BiGmax scope

Materials science is entering an era where the growth of data from experiments and calculations is expanding beyond a level that is properly processable by established scientific methods. Dealing with this big data is not just a technical challenge but much more it is a great chance. Big-data analytics will revolutionize new material discovery and will make the successful search of structure-property relationships among multiple length scales and timescales possible.
Thus far, the search for new materials for new applications was limited to educated guesses mostly based on selective experiments. By tackling this big data challenge with high-speed computing extremely large, disparate databases and large-scale computations have to be dealt with. But recent advances in data mining will allow pattern recognition and pattern prediction in an unprecedented way. The outcome of big-data-driven materials science approaches will then impact the way experiments and data analyses are done.

 Big data on innovative materials

Ten institutions of the Max Planck Society and Humboldt-Universität zu Berlin combine their know-how in data-driven materials science. The aim is a better use of the possibilities associated with analyzing large amounts of data.

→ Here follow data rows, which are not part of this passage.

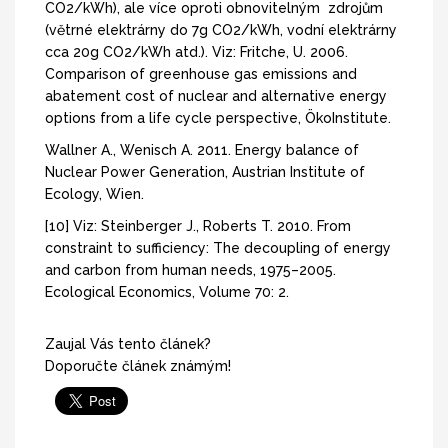
CO2/kWh), ale více oproti obnovitelným zdrojům
(větrné elektrárny do 7g CO2/kWh, vodní elektrárny
cca 20g CO2/kWh atd.). Viz: Fritche, U. 2006.
Comparison of greenhouse gas emissions and
abatement cost of nuclear and alternative energy
options from a life cycle perspective, ÖkoInstitute.
Wallner A., Wenisch A. 2011. Energy balance of
Nuclear Power Generation, Austrian Institute of
Ecology, Wien.
[10] Viz: Steinberger J., Roberts T. 2010. From
constraint to sufficiency: The decoupling of energy
and carbon from human needs, 1975–2005.
Ecological Economics, Volume 70: 2.
Zaujal Vás tento článek?
Doporučte článek známým!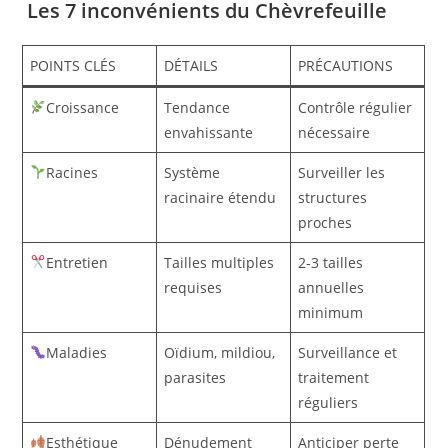
Les 7 inconvénients du Chèvrefeuille
POINTS CLÉS
DÉTAILS
PRÉCAUTIONS
Croissance
Tendance
Contrôle régulier
envahissante
nécessaire
Racines
Système
Surveiller les
racinaire étendu
structures
proches
Entretien
Tailles multiples
2-3 tailles
requises
annuelles
minimum
Maladies
Oïdium, mildiou,
Surveillance et
parasites
traitement
réguliers
Esthétique
Dénudement
Anticiper perte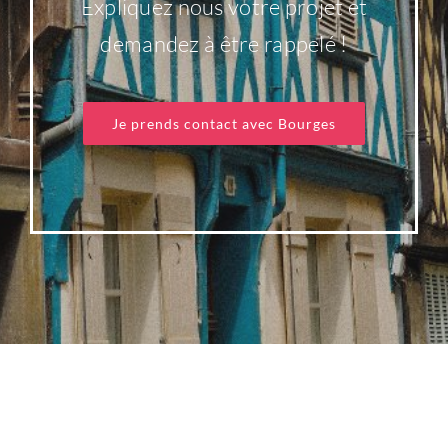
Expliquez nous votre projet et
demandez à être rappelé !
Envoyer ma
Je prends contact avec Bourges
demande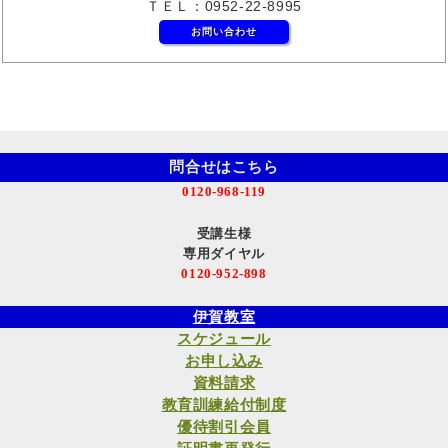
ＴＥＬ：0952-22-8995
お問い合わせ
問合せはこちら
0120-968-119
受講生様
専用ダイヤル
0120-952-898
伊賀教室
スケジュール
お申し込み
資料請求
教育訓練給付制度
優待割引会員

Which alloying constituents lend a steel unique bending strength, extreme hardness and non-rusting properties? Are semiconductors that promise greater efficiencies for solar modules available, and do they offer greater flexibility than silicon? What would be the best catalyst for a very specific chemical reaction? Or, how should a surface be coated to achieve the best possible thermal protection? To more easily find answers to these typical problems facing materials scientist in future, researchers from the above cited Institutions hope to better exploit the opportunities presented by analyzing large volumes of data. To this end, they cooperate in MaxNet on Big-Data-Driven Materials Science or, simply, BiGmax.

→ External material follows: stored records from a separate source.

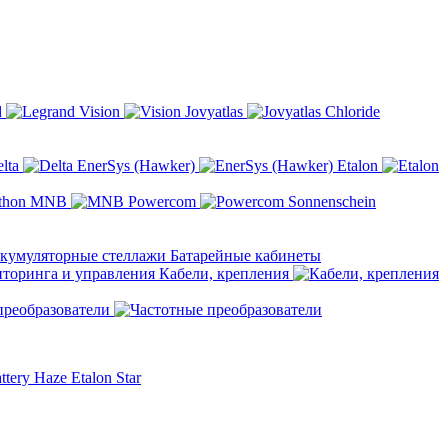
d
Vision
Jovyatlas
Chloride
elta
EnerSys (Hawker)
Etalon
MNB
Powercom
Sonnenschein
Батарейные кабинеты
Кабели, крепления
преобразователи
ttery
Haze
Etalon
Star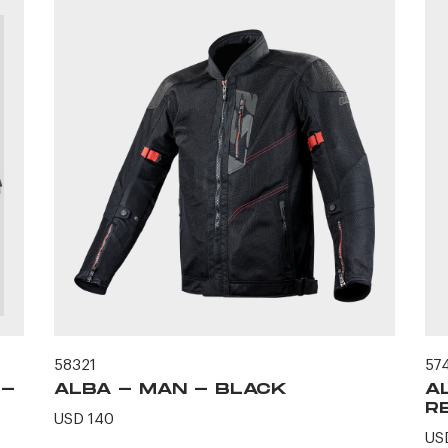
58321
57
H-
ALBA - MAN - BLACK
A
R
USD 140
US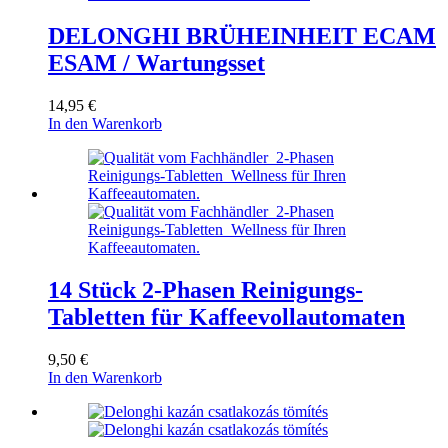
DELONGHI BRÜHEINHEIT ECAM
ESAM / Wartungsset
14,95
€
In den Warenkorb
14 Stück 2-Phasen Reinigungs-
Tabletten für Kaffeevollautomaten
9,50
€
In den Warenkorb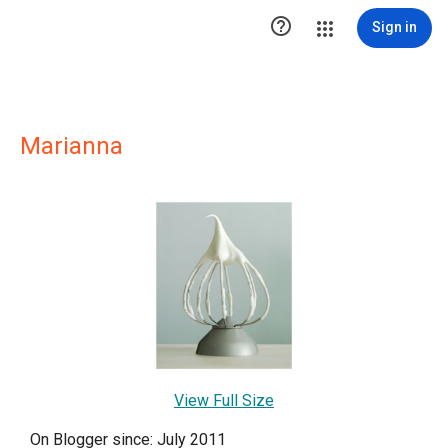

Sign in
Marianna
View Full Size
On Blogger since: July 2011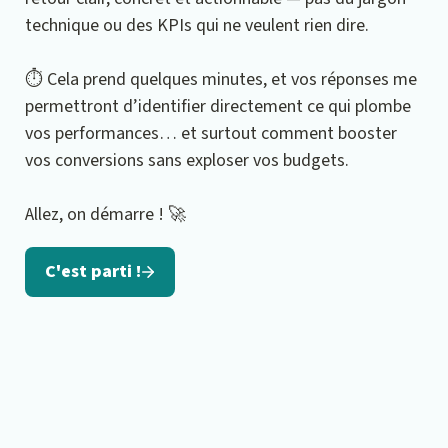
technique ou des KPIs qui ne veulent rien dire.
⏱️ Cela prend quelques minutes, et vos réponses me 
permettront d’identifier directement ce qui plombe 
vos performances… et surtout comment booster 
vos conversions sans exploser vos budgets.
Allez, on démarre ! 🚀
C'est parti !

Generally, when scientists search for a new material for a specific purpose, they previously had to rely on the results of experiments on selected materials. And yet they never know whether there is not a better solution out there. How practical would it be, then, if researchers from both academia and industry could simply refer to a table to find the optimal material for their purpose? However, this is still far from the reality. "To date, around 240,000 inorganic materials alone are known; yet we have knowledge of only some of the properties of less than 100 of these substances", says Matthias Scheffler, Director at the Max Planck Society's Fritz Haber Institute in Berlin. As a theoretical physicist, he is certain that the large volumes of data being universally collected, also referred to as Big Data, can help to move closer to the table mentioned above. He imagines though this table more as a kind of multi-dimensional materials map.

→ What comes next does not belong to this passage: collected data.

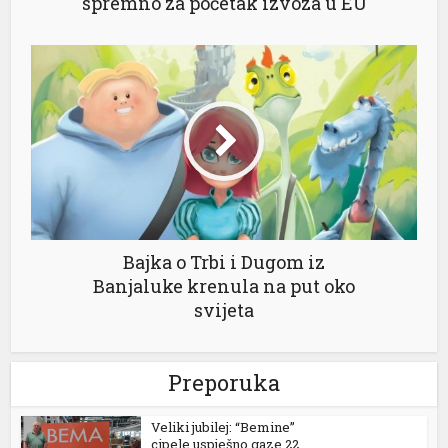
spremno za početak izvoza u EU
el
el
el
el
el
el
n al
Bajka o Trbi i Dugom iz
Banjaluke krenula na put oko
el
svijeta
el
el
Preporuka
el
Veliki jubilej: “Bemine”
el
cipele uspješno gaze 22...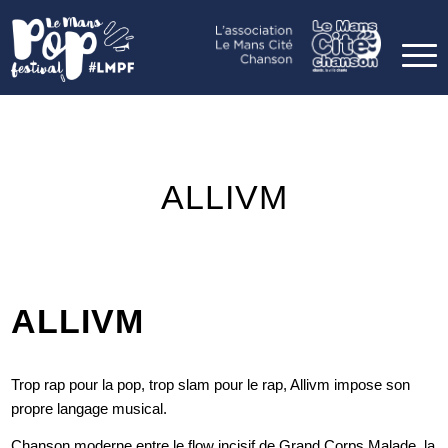
ALLIVM
ALLIVM
Trop rap pour la pop, trop slam pour le rap, Allivm impose son
propre langage musical.
Chanson moderne entre le flow incisif de Grand Corps Malade, la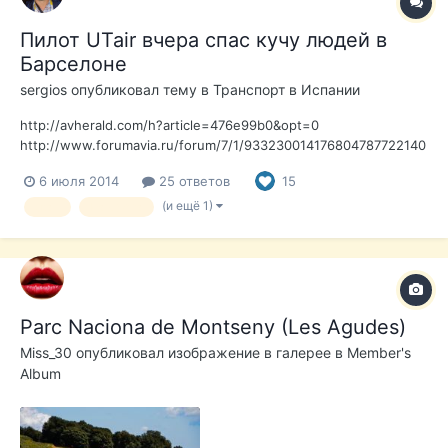
Пилот UTair вчера спас кучу людей в
Барселоне
sergios
опубликовал тему в
Транспорт в Испании
http://avherald.com/h?article=476e99b0&opt=0
http://www.forumavia.ru/forum/7/1/933230014176804787722140
4665571_1.shtml?topiccount=21 Однако
6 июля 2014
25 ответов
15
(и ещё 1)
utair
barcelona
Parc Naciona de Montseny (Les Agudes)
Miss_30
опубликовал изображение в галерее в
Member's
Album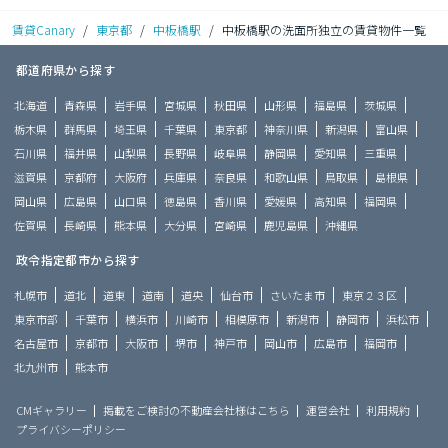
賃貸Canary
/
東京都
/
中板橋駅
/
中板橋駅の洗面所独立の賃貸物件一覧
都道府県から探す
北海道
青森県
岩手県
宮城県
秋田県
山形県
福島県
茨城県
栃木県
群馬県
埼玉県
千葉県
東京都
神奈川県
新潟県
富山県
石川県
福井県
山梨県
長野県
岐阜県
静岡県
愛知県
三重県
滋賀県
京都府
大阪府
兵庫県
奈良県
和歌山県
鳥取県
島根県
岡山県
広島県
山口県
徳島県
香川県
愛媛県
高知県
福岡県
佐賀県
長崎県
熊本県
大分県
宮崎県
鹿児島県
沖縄県
政令指定都市から探す
札幌市
道北
道東
道南
道央
仙台市
さいたま市
東京２３区
東京市部
千葉市
横浜市
川崎市
相模原市
新潟市
静岡市
浜松市
名古屋市
京都市
大阪市
堺市
神戸市
岡山市
広島市
福岡市
北九州市
熊本市
CMギャラリー
掲載をご検討の不動産会社様はこちら
運営会社
利用規約
プライバシーポリシー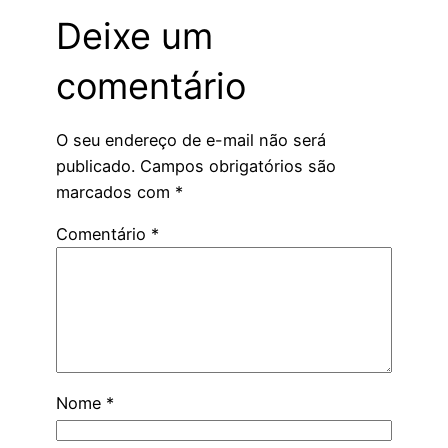
Deixe um
comentário
O seu endereço de e-mail não será
publicado.
Campos obrigatórios são
marcados com
*
Comentário
*
Nome
*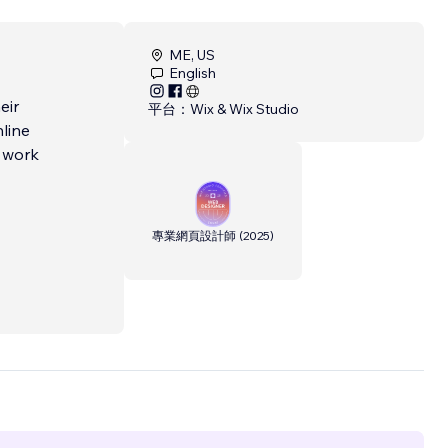
ME, US
English
eir
平台：
Wix & Wix Studio
nline
 work
專業網頁設計師
(
2025
)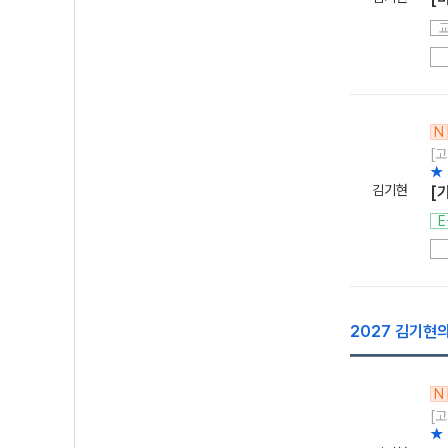
N
[고
★
김기현
[
E
2027 김기현의
N
[고
★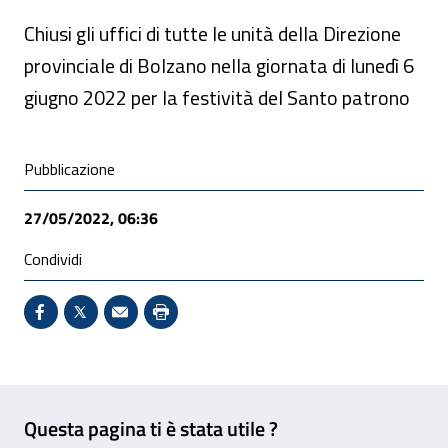
Chiusi gli uffici di tutte le unità della Direzione
provinciale di Bolzano nella giornata di lunedì 6
giugno 2022 per la festività del Santo patrono
Condivisione social
Pubblicazione
27/05/2022, 06:36
Condividi
Condividi su Facebook - Sito esterno - Apertura in 
X - Sito esterno - Apertura in nuova finestra
Invio Mail: apre il programma di posta el
Stampa pagina: scelta meno ecologic
Feedback
Questa pagina ti è stata utile ?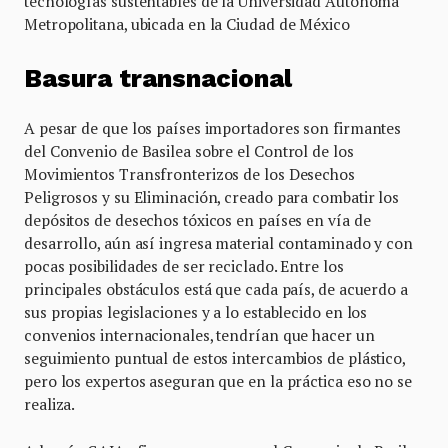
tecnologías sustentables de la Universidad Autónoma
Metropolitana, ubicada en la Ciudad de México
Basura transnacional
A pesar de que los países importadores son firmantes
del Convenio de Basilea sobre el Control de los
Movimientos Transfronterizos de los Desechos
Peligrosos y su Eliminación, creado para combatir los
depósitos de desechos tóxicos en países en vía de
desarrollo, aún así ingresa material contaminado y con
pocas posibilidades de ser reciclado. Entre los
principales obstáculos está que cada país, de acuerdo a
sus propias legislaciones y a lo establecido en los
convenios internacionales, tendrían que hacer un
seguimiento puntual de estos intercambios de plástico,
pero los expertos aseguran que en la práctica eso no se
realiza.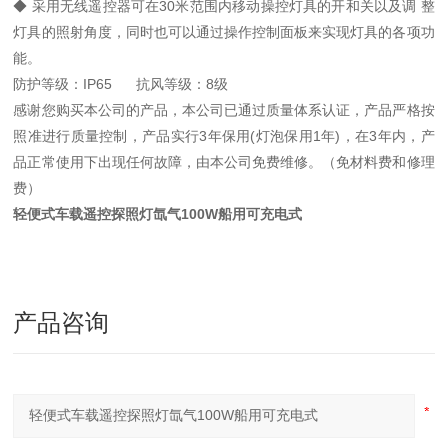
◆ 采用无线遥控器可在30米范围内移动操控灯具的开和关以及调 整
灯具的照射角度，同时也可以通过操作控制面板来实现灯具的各项功
能。
防护等级：IP65 抗风等级：8级
感谢您购买本公司的产品，本公司已通过质量体系认证，产品严格按
照准进行质量控制，产品实行3年保用(灯泡保用1年)，在3年内，产
品正常使用下出现任何故障，由本公司免费维修。（免材料费和修理
费）
轻便式车载遥控探照灯氙气100W船用可充电式
产品咨询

Scheffler is a co-initiator of the cross-institutional alliance MaxNet on Big Data-Driven Materials Science within the Max Planck Society. The declared aim of BiGmax is to innovatively utilize the large, in part previously existing data, and to thereby make them a driving force in materials research. In addition to the Humboldt-Universität zu Berlin, another 10 MPG facilities are collaborating: the Max Planck Institutes for Dynamics of Complex Technical Systems (in Magdeburg), for Colloid and Interface Research (Potsdam-Golm), for Polymer Research (Mainz), for Eisenforschung (Düsseldorf), for Physics of Complex Systems (Dresden), for Structure and Dynamics of Matter (Hamburg), for Intelligent Systems (Tübingen), for Computer Science (Saarbrücken), Fritz Haber Institute (Berlin) and Max Planck Computing and Data Facility (Garching).